A few degrees of warmth on the side of your head isn't harmful anyway. Unless your propose we assassinate people by sticking those exothermic therapeutic heat pads to the sides of people's heads. Heat doesn't cause cancer, last I checked, even applied slightly subdermally. You've got blood to maintain temperature homeostasis, anyway. We humans are water cooled.

I'll admit, I am ignorant of cell phones, as far as newfangled features go. (I've never used mine to browse the web, download music, or use AIM, etc.) I've owned all of two in my life, both of which are outdated, and were, in fact, pretty much outdated when I got them (frikkin' verizion and their no SIM chip policy.). I know they have wallpapers, but I've never seen a screensaver on a cell phone. especially not a video one.

I just leave mine on my desk most of the time, since I use various internet chat programs to talk to people, not phones. Oftentimes, mine runs out of batteries between me using it, just from sitting around on idle with the screen off, waiting for calls. Not because I think it's unsafe, but just because I have little use for the thing.


reply posted on 13-6-2008 @ 04:14 AM by esecallum
reply to post by S1LV3R4D0



The cellphone makers may have paid them to make these admissions to protect their business.In other words in my opinion they were rented out to make the admissions.We have no proof they are hoaxes only admissions fr ompeople who admit to making money by admitting it.


reply posted on 14-6-2008 @ 02:28 AM by sp00ner
Originally posted by esecallum
reply to
post by S1LV3R4D0



The cellphone makers may have paid them to make these admissions to protect their business.In other words in my opinion they were rented out to make the admissions.We have no proof they are hoaxes only admissions fr ompeople who admit to making money by admitting it.




Of course, cause everyone is in on the take, eh? It's a hoax, it was admitted, save your energy for something that's not. Unless you have some sort of credible evidence to the contrary, since there are statements from the makers of the video that they are faked, the burden of proof is rather high, and I mean specific, credible evidence, that this particular admission was payed for by the 'cellphone companies' in regards to this exact situation, its time to move on.



reply posted on 15-6-2008 @ 08:44 PM by DenverMan
reply to post by Anonymous ATS



Did you TRY it out for yourself? Didn't think so. You come here with nothing to back up your statement but declare it false. THEN you compare apples to oranges with "hard boiling an egg"

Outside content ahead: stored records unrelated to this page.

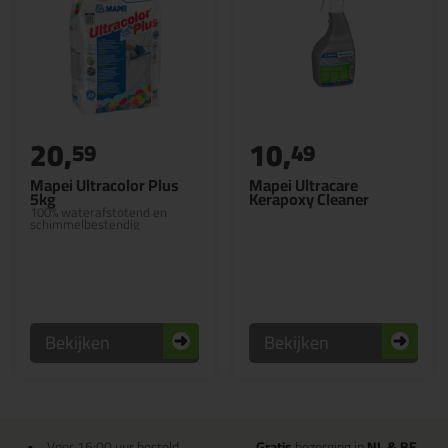
20,
10,
59
49
Mapei Ultracolor Plus
Mapei Ultracare
5kg
Kerapoxy Cleaner
100% waterafstotend en
schimmelbestendig
Bekijken
Bekijken
Voor 16:00 uur besteld
Gratis
bezorging in
NL & BE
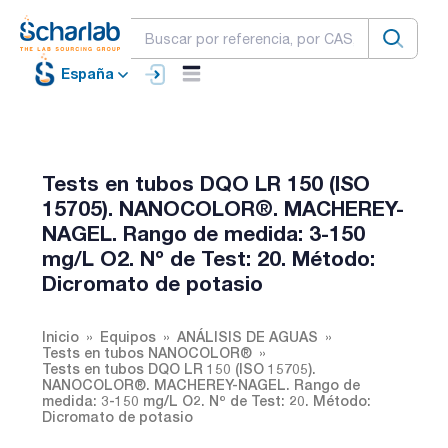
España
Tests en tubos DQO LR 150 (ISO
15705). NANOCOLOR®. MACHEREY-
NAGEL. Rango de medida: 3-150
mg/L O2. Nº de Test: 20. Método:
Dicromato de potasio
Inicio
Equipos
ANÁLISIS DE AGUAS
Tests en tubos NANOCOLOR®
Tests en tubos DQO LR 150 (ISO 15705).
NANOCOLOR®. MACHEREY-NAGEL. Rango de
medida: 3-150 mg/L O2. Nº de Test: 20. Método:
Dicromato de potasio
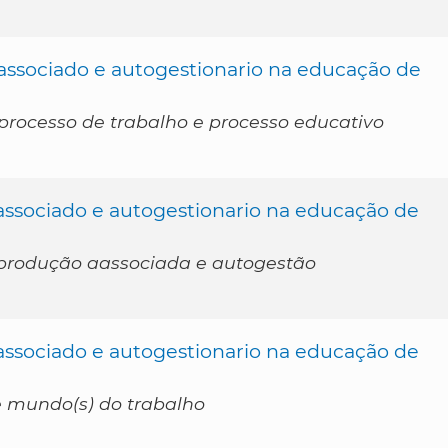
o associado e autogestionario na educação de
processo de trabalho e processo educativo
o associado e autogestionario na educação de
 produção aassociada e autogestão
o associado e autogestionario na educação de
e mundo(s) do trabalho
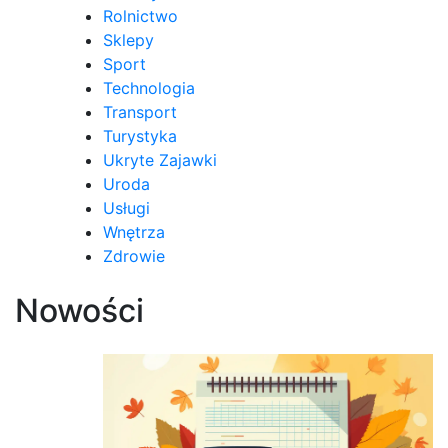
Rolnictwo
Sklepy
Sport
Technologia
Transport
Turystyka
Ukryte Zajawki
Uroda
Usługi
Wnętrza
Zdrowie
Nowości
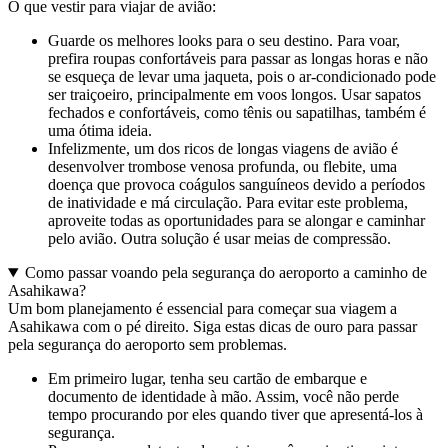
O que vestir para viajar de avião:
Guarde os melhores looks para o seu destino. Para voar,
prefira roupas confortáveis para passar as longas horas e não
se esqueça de levar uma jaqueta, pois o ar-condicionado pode
ser traiçoeiro, principalmente em voos longos. Usar sapatos
fechados e confortáveis, como tênis ou sapatilhas, também é
uma ótima ideia.
Infelizmente, um dos ricos de longas viagens de avião é
desenvolver trombose venosa profunda, ou flebite, uma
doença que provoca coágulos sanguíneos devido a períodos
de inatividade e má circulação. Para evitar este problema,
aproveite todas as oportunidades para se alongar e caminhar
pelo avião. Outra solução é usar meias de compressão.
Como passar voando pela segurança do aeroporto a caminho de
Asahikawa?
Um bom planejamento é essencial para começar sua viagem a
Asahikawa com o pé direito. Siga estas dicas de ouro para passar
pela segurança do aeroporto sem problemas.
Em primeiro lugar, tenha seu cartão de embarque e
documento de identidade à mão. Assim, você não perde
tempo procurando por eles quando tiver que apresentá-los à
segurança.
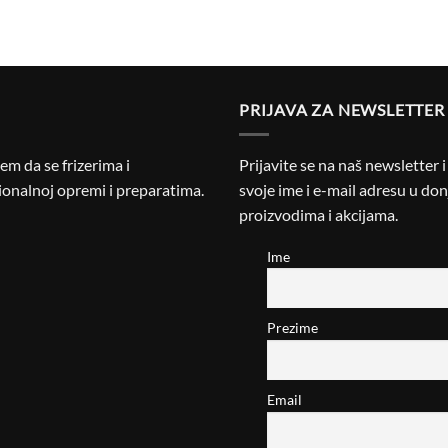
PRIJAVA ZA NEWSLETTER
m da se frizerima i
Prijavite se na naš newsletter 
onalnoj opremi i preparatima.
svoje ime i e-mail adresu u donj
proizvodima i akcijama.
Ime
Prezime
Email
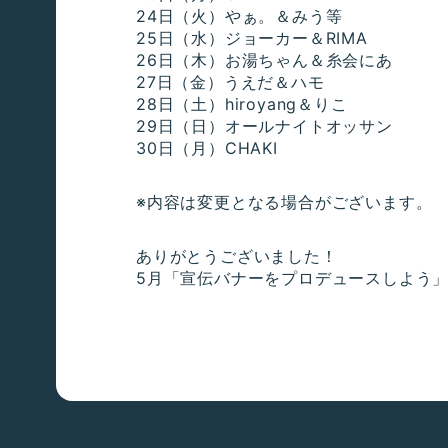
24日（火）やぁ。＆みう等
25日（水）ジョーカー＆RIMA
26日（木）お湯ちゃん＆糸会にあ
27日（金）うえだ＆ハモ
28日（土）hiroyang＆りこ
29日（日）オールナイトオッサン
30日（月）CHAKI
※内容は変更となる場合がございます。
ありがとうございました！
5月「宣伝バナーをプロデュースしよう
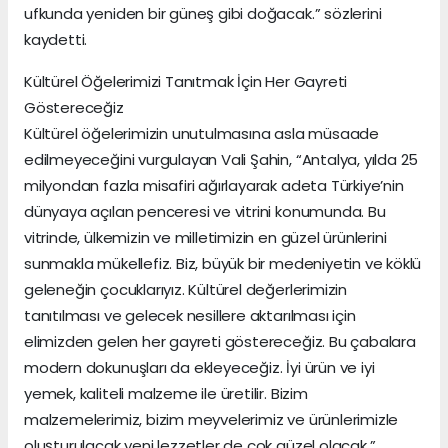
ufkunda yeniden bir güneş gibi doğacak.” sözlerini
kaydetti.
Kültürel Öğelerimizi Tanıtmak İçin Her Gayreti
Göstereceğiz
Kültürel öğelerimizin unutulmasına asla müsaade
edilmeyeceğini vurgulayan Vali Şahin, “Antalya, yılda 25
milyondan fazla misafiri ağırlayarak adeta Türkiye’nin
dünyaya açılan penceresi ve vitrini konumunda. Bu
vitrinde, ülkemizin ve milletimizin en güzel ürünlerini
sunmakla mükellefiz. Biz, büyük bir medeniyetin ve köklü
geleneğin çocuklarıyız. Kültürel değerlerimizin
tanıtılması ve gelecek nesillere aktarılması için
elimizden gelen her gayreti göstereceğiz. Bu çabalara
modern dokunuşları da ekleyeceğiz. İyi ürün ve iyi
yemek, kaliteli malzeme ile üretilir. Bizim
malzemelerimiz, bizim meyvelerimiz ve ürünlerimizle
oluşturulacak yeni lezzetler de çok güzel olacak.”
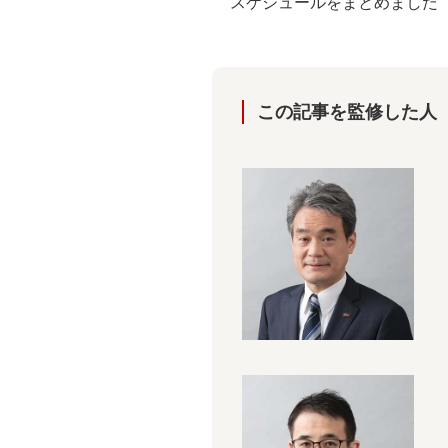
スケジュールをまとめました
この記事を監修した⼈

1. An egg is not popcorn. How long does it take to hard boil an egg vs popping corn?
2. Popcorn has a tiny amount of moisture that flashes to steam thus popping the kernel, the egg does not.
3. An egg is slightly larger than a kernel of corn.

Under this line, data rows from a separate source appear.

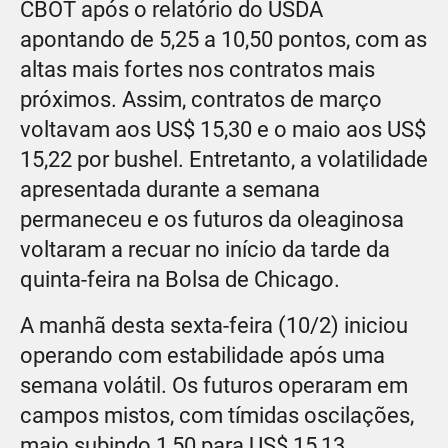
CBOT após o relatório do USDA
apontando de 5,25 a 10,50 pontos, com as
altas mais fortes nos contratos mais
próximos. Assim, contratos de março
voltavam aos US$ 15,30 e o maio aos US$
15,22 por bushel. Entretanto, a volatilidade
apresentada durante a semana
permaneceu e os futuros da oleaginosa
voltaram a recuar no início da tarde da
quinta-feira na Bolsa de Chicago.
A manhã desta sexta-feira (10/2) iniciou
operando com estabilidade após uma
semana volátil. Os futuros operaram em
campos mistos, com tímidas oscilações,
maio subindo 1,50 para US$ 15,13,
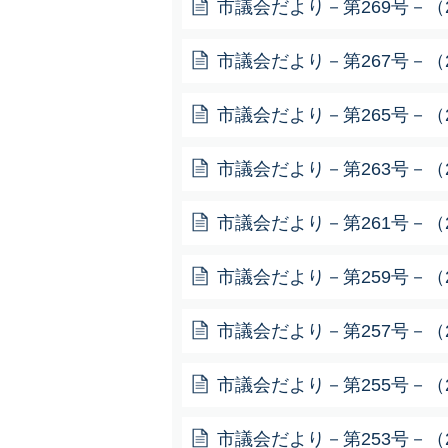
市議会だより－第269号－（20
市議会だより－第267号－（20
市議会だより－第265号－（20
市議会だより－第263号－（20
市議会だより－第261号－（20
市議会だより－第259号－（20
市議会だより－第257号－（20
市議会だより－第255号－（20
市議会だより－第253号－（20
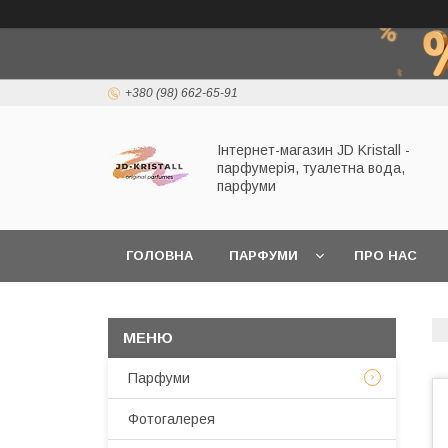
+380 (98) 662-65-91
Інтернет-магазин JD Kristall -
парфумерія, туалетна вода,
парфуми
ГОЛОВНА
ПАРФУМИ
ПРО НАС
Парфуми
Фотогалерея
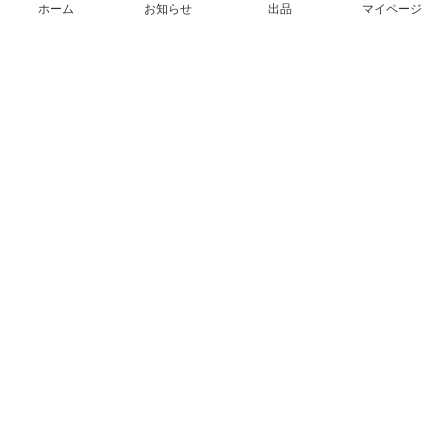
ホーム
お知らせ
出品
マイページ
会社概要（運営会社）
採用情報
プレスリリース
公式ブログ
プレスキット
メルカリUS
メルカリShops
m department（エムデパ）
ヘルプ
ヘルプセンター（ガイド・お問い合わせ）
メルカリShopsでショップを開設する
メルカリShops ショップ管理画面にログイン
メルカリShops出店者向けガイド
お問い合わせ一覧
フリーワードから商品をさがす
プライバシーと利用規約
メルカリ利用規約
メルカリShops利用規約
メルカリアンバサダー利用規約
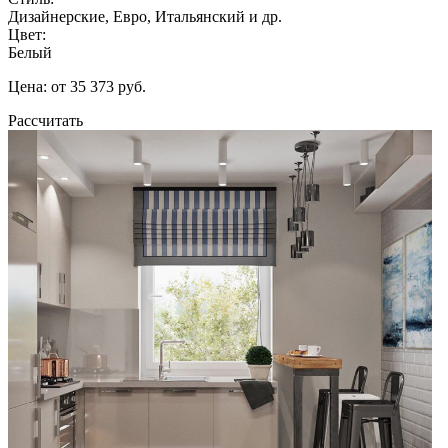
Дизайнерские, Евро, Итальянский и др.
Цвет:
Белый
Цена: от 35 373 руб.
Рассчитать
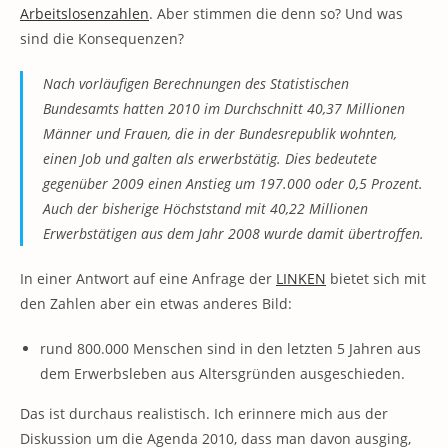
Arbeitslosenzahlen
. Aber stimmen die denn so? Und was
sind die Konsequenzen?
Nach vorläufigen Berechnungen des Statistischen
Bundesamts hatten 2010 im Durchschnitt 40,37 Millionen
Männer und Frauen, die in der Bundesrepublik wohnten,
einen Job und galten als erwerbstätig. Dies bedeutete
gegenüber 2009 einen Anstieg um 197.000 oder 0,5 Prozent.
Auch der bisherige Höchststand mit 40,22 Millionen
Erwerbstätigen aus dem Jahr 2008 wurde damit übertroffen.
In einer Antwort auf eine Anfrage der
LINKEN
bietet sich mit
den Zahlen aber ein etwas anderes Bild:
rund 800.000 Menschen sind in den letzten 5 Jahren aus
dem Erwerbsleben aus Altersgründen ausgeschieden.
Das ist durchaus realistisch. Ich erinnere mich aus der
Diskussion um die Agenda 2010, dass man davon ausging,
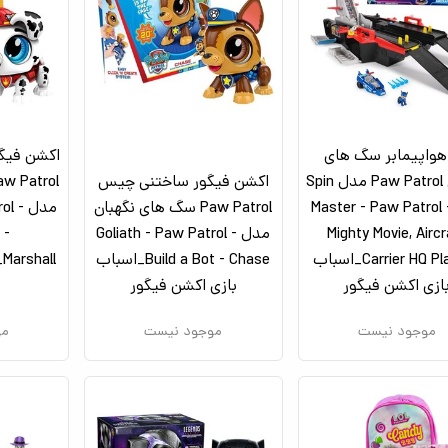
هواپیمابر سگ‌ های
اکشن فیگو
نگهبان Paw Patrol مدل Spin
اکشن فیگور ساختنی چیس
Master - Paw Patrol
Paw Patrol سگ های نگهبان
مدل l
Mighty Movie, Aircr
مدل Goliath - Paw Patrol -
 -
Carrier HQ Playset_اسباب
Build a Bot - Chase_اسباب
l
ازی اکشن فیگور
بازی اکشن فیگور
موجود نیست
موجود نیست
مو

Being a skeptic is one thing, being just a nay sayer is quite another.


reply posted on 15-6-2008 @ 08:54 PM by ppskylight
Originally posted by DenverMan
reply to
post by Anonymous ATS



Did you TRY it out for yourself? Didn't think so. You come here with nothing to back up your statement but declare it false. THEN you compare apples to oranges with "hard boiling an egg"

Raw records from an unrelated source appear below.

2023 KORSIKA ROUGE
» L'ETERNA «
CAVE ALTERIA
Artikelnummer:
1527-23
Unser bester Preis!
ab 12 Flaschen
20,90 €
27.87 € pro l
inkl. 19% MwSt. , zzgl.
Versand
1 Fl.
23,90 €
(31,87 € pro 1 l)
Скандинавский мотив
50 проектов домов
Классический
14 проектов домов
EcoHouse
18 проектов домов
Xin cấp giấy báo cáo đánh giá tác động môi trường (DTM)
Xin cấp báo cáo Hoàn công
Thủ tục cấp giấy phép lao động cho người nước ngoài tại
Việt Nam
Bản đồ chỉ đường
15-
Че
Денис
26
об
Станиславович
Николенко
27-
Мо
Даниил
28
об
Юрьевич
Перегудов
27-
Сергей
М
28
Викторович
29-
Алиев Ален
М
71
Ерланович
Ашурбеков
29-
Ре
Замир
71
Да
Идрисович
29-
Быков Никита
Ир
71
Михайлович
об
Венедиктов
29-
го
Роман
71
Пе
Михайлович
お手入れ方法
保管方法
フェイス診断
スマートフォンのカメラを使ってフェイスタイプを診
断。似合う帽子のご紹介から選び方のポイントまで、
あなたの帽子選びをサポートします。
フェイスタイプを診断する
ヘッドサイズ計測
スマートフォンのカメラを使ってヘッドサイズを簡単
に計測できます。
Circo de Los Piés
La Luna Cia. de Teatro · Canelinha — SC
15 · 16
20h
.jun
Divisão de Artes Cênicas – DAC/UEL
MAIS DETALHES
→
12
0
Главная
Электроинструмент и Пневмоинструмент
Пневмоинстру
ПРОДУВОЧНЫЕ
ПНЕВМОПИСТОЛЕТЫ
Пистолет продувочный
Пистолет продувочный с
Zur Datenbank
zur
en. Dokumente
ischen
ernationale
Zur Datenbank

1. An egg is not popcorn. How long does it take to hard boil an egg vs popping corn?
2. Popcorn has a tiny amount of moisture that flashes to steam thus popping the kernel, the egg does not.
3. An egg is slightly larger than a kernel of corn.

Being a skeptic is one thing, being just a nay sayer is quite another.




Wired debunked it, CNN debunked it, the company behind the viral vid. has come forward; its for handsets. Am I "in on it" too, or just stupid? It must be the big scary cell phone manufacturers hushing it up right?